British Prime Minister Theresa May on Tuesday convened the weekly Cabinet meeting as the government prepares to defend its Brexit plan in Parliament once again after a vote originally scheduled before Christmas was controversially delayed due to its palpable lack of support among the opposition.
May met her senior Conservative Party officials at her official Downing Street residence in London a day before the debate on the UK's departure from the EU was set to recommence in the House of Commons, the country's lower chamber of lawmaking, before a rescheduled vote on January 15, Efe news reported.
Faced with the prospect of defeat in the chamber, there has been more debate in the UK on the possibility that the government could delay Article 50, the measure that May triggered to set the country on course to leave the EU on March 29, 2019, but Brexit Minister Stephen Barclay diminished this option.
May delayed the initial vote, slated for December 11, when it became clear she was to face considerable opposition not only from the opposition Labour Party and other smaller parties in the chamber -- such as the Scottish National Party - but also from the Northern Irish Democratic Unionist Party, which props up her government, and a clutch of pro-EU Conservative Members of Parliament.

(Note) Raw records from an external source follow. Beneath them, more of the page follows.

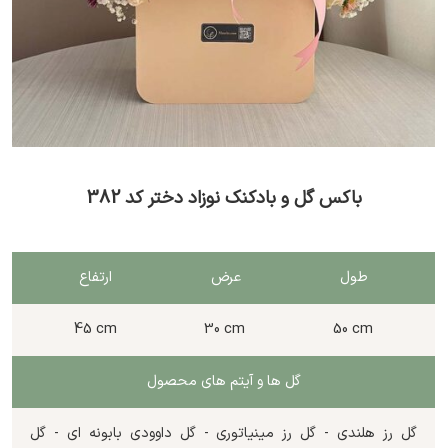
باکس گل و بادکنک نوزاد دختر کد 382
طول
عرض
ارتفاع
45 cm
30 cm
50 cm
گل ها و آیتم های محصول
گل رز هلندی - گل رز مینیاتوری - گل داوودی بابونه ای - گل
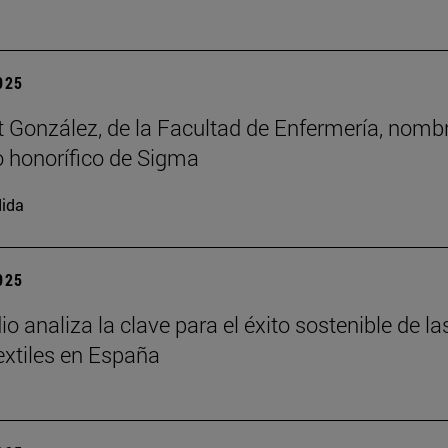
2025
t González, de la Facultad de Enfermería, nomb
 honorífico de Sigma
ida
2025
o analiza la clave para el éxito sostenible de la
xtiles en España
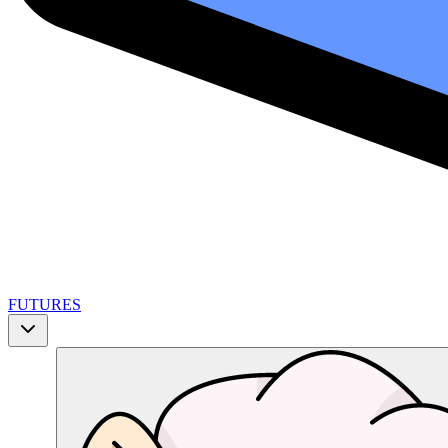
FUTURES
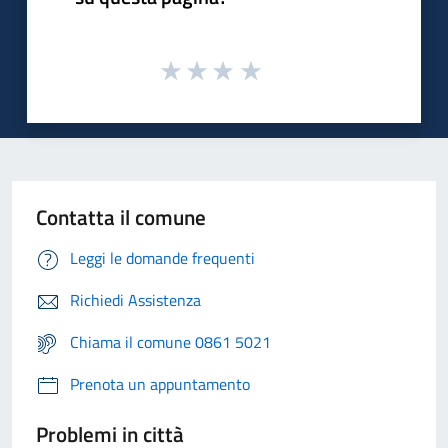
Contatta il comune
Leggi le domande frequenti
Richiedi Assistenza
Chiama il comune 0861 5021
Prenota un appuntamento
Problemi in città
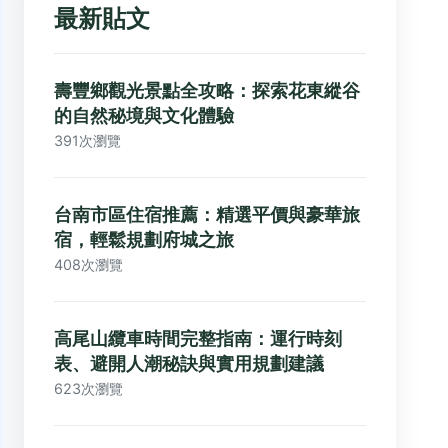
最新貼文
壽豐鄉觀光景點全攻略：探索花東縱谷
的自然秘境與文化體驗
391次瀏覽
台南市區住宿推薦：精選平價與豪華旅
宿，輕鬆規劃府城之旅
408次瀏覽
高尾山纜車時間完整指南：運行時刻
表、避開人潮秘訣與實用規劃建議
623次瀏覽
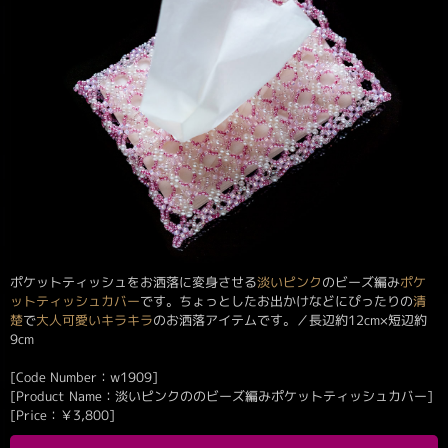
ポケットティッシュをお洒落に変身させる
淡い
ピンク
のビーズ編み
ポケ
ットティッシュカバー
です。ちょっとしたお出かけなどにぴったりの
清
楚
で
大人可愛い
キラキラ
のお洒落アイテムです。／長辺約12cm×短辺約
9cm
[Code Number：w1909]
[Product Name：淡いピンクののビーズ編みポケットティッシュカバー]
[Price：
￥
3,800
]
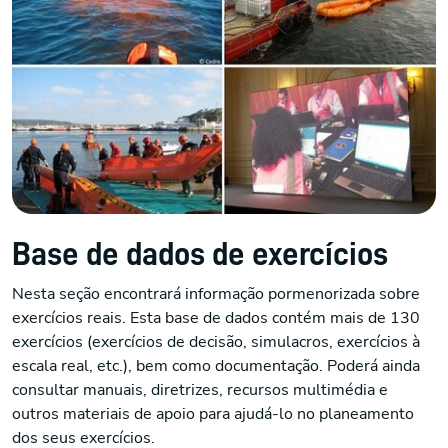
Base de dados de exercícios
Nesta seção encontrará informação pormenorizada sobre
exercícios reais. Esta base de dados contém mais de 130
exercícios (exercícios de decisão, simulacros, exercícios à
escala real, etc.), bem como documentação. Poderá ainda
consultar manuais, diretrizes, recursos multimédia e
outros materiais de apoio para ajudá-lo no planeamento
dos seus exercícios.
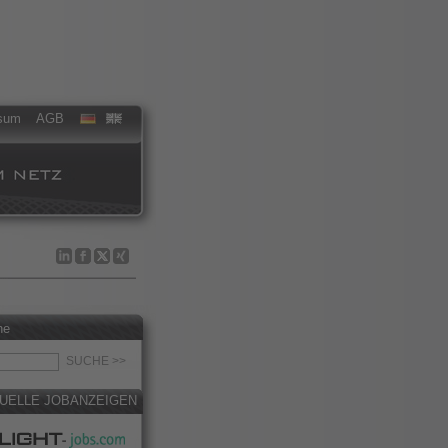
sum
AGB
he
UELLE JOBANZEIGEN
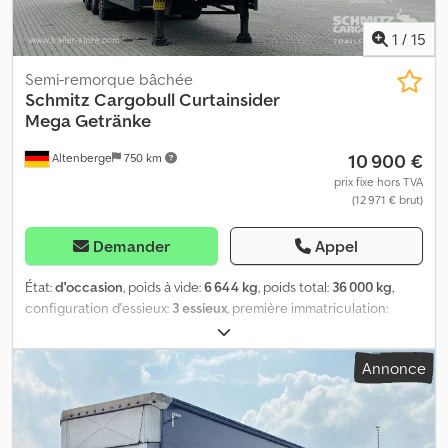
1
/
15
Semi-remorque bâchée
Schmitz Cargobull
Curtainsider
Mega Getränke
10 900 €
Altenberge
750 km
prix fixe hors TVA
(12 971 € brut)
Demander
Appel
État:
d'occasion
, poids à vide:
6 644 kg
, poids total:
36 000 kg
,
configuration d'essieux:
3 essieux
, première immatriculation:
07/2018
, prochaine inspection (TÜV):
08/2026
, longueur de
l'espace de chargement:
13 620 mm
, largeur de l’espace de
Annonce
chargement:
2 480 mm
, hauteur de l'espace de chargement:
2 950 mm
, volume de l'espace de chargement:
99 m³
, suspension:
air
, dimension des pneus:
435/50 R19,5
, couleur:
argenté
, Année
de construction:
2018
, Équipement:
ABS
, Poids à vide : 6 644 kg,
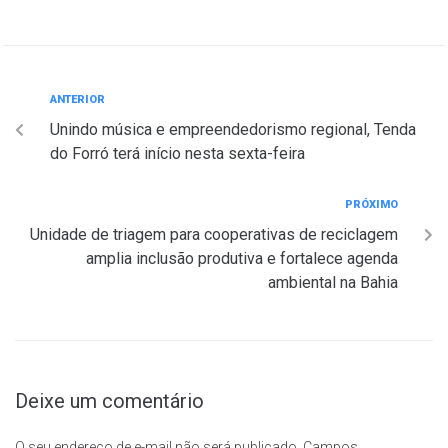
ANTERIOR
Unindo música e empreendedorismo regional, Tenda
do Forró terá início nesta sexta-feira
PRÓXIMO
Unidade de triagem para cooperativas de reciclagem
amplia inclusão produtiva e fortalece agenda
ambiental na Bahia
Deixe um comentário
O seu endereço de e-mail não será publicado.
Campos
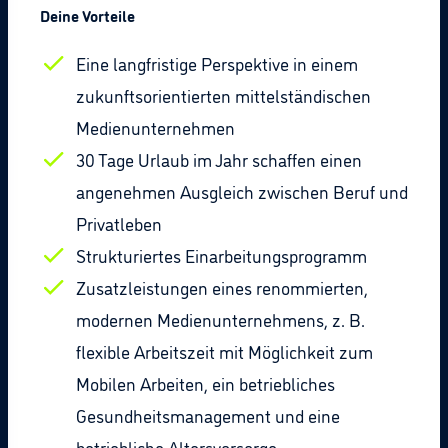
Deine Vorteile
Eine langfristige Perspektive in einem
zukunftsorientierten mittelständischen
Medienunternehmen
30 Tage Urlaub im Jahr schaffen einen
angenehmen Ausgleich zwischen Beruf und
Privatleben
Strukturiertes Einarbeitungsprogramm
Zusatzleistungen eines renommierten,
modernen Medienunternehmens, z. B.
flexible Arbeitszeit mit Möglichkeit zum
Mobilen Arbeiten, ein betriebliches
Gesundheitsmanagement und eine
betriebliche Altersvorsorge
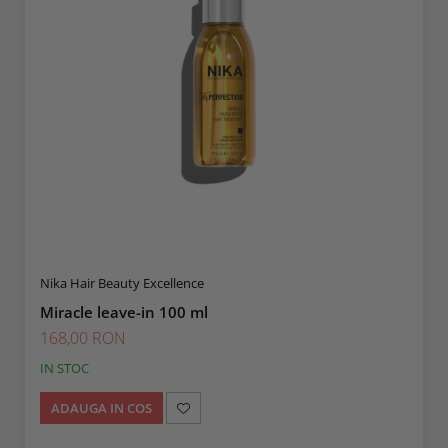
Nika Hair Beauty Excellence
Miracle leave-in 100 ml
168,00 RON
IN STOC
ADAUGA IN COS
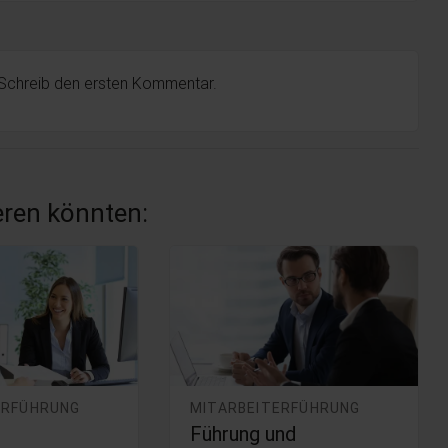
 Schreib den ersten Kommentar.
ieren könnten:
ERFÜHRUNG
MITARBEITERFÜHRUNG
Führung und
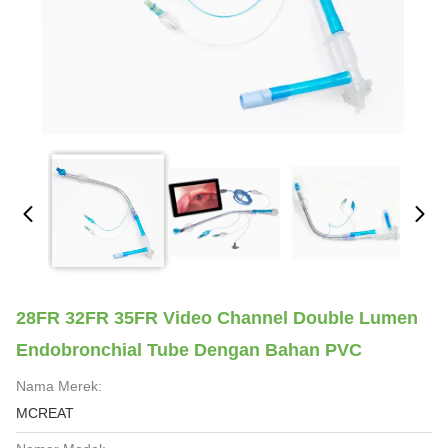
28FR 32FR 35FR Video Channel Double Lumen
Endobronchial Tube Dengan Bahan PVC
Nama Merek:
MCREAT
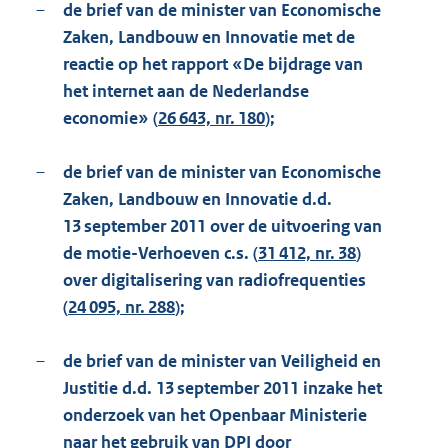
–
de brief van de minister van Economische
Zaken, Landbouw en Innovatie met de
reactie op het rapport «De bijdrage van
het internet aan de Nederlandse
economie» (
26 643, nr. 180
);
–
de brief van de minister van Economische
Zaken, Landbouw en Innovatie d.d.
13 september 2011 over de uitvoering van
de motie-Verhoeven c.s. (
31 412, nr. 38
)
over digitalisering van radiofrequenties
(
24 095, nr. 288
);
–
de brief van de minister van Veiligheid en
Justitie d.d. 13 september 2011 inzake het
onderzoek van het Openbaar Ministerie
naar het gebruik van DPI door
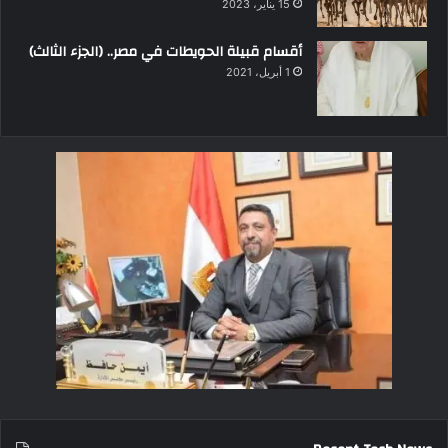
15 يناير، 2023
أقسام قبيلة الحويطات في مصر.. (الجزء الثالث)
1 أبريل، 2021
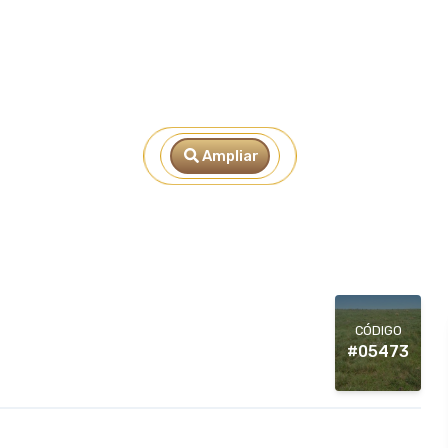
Ampliar
CÓDIGO
#05473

On December 12, May was forced to see off a no-confidence motion lodged by right-wing members of her own party.
One of the key sticking points in the debate has been the future of the Irish border and how to maintain an open and tariff-free frontier between the Republic of Ireland, an EU member state, and Northern Ireland, a UK territory, post-Brexit.
The EU has consistently said that the draft Brexit deal was not up for re-negotiation, but has offered to clarify points in the document.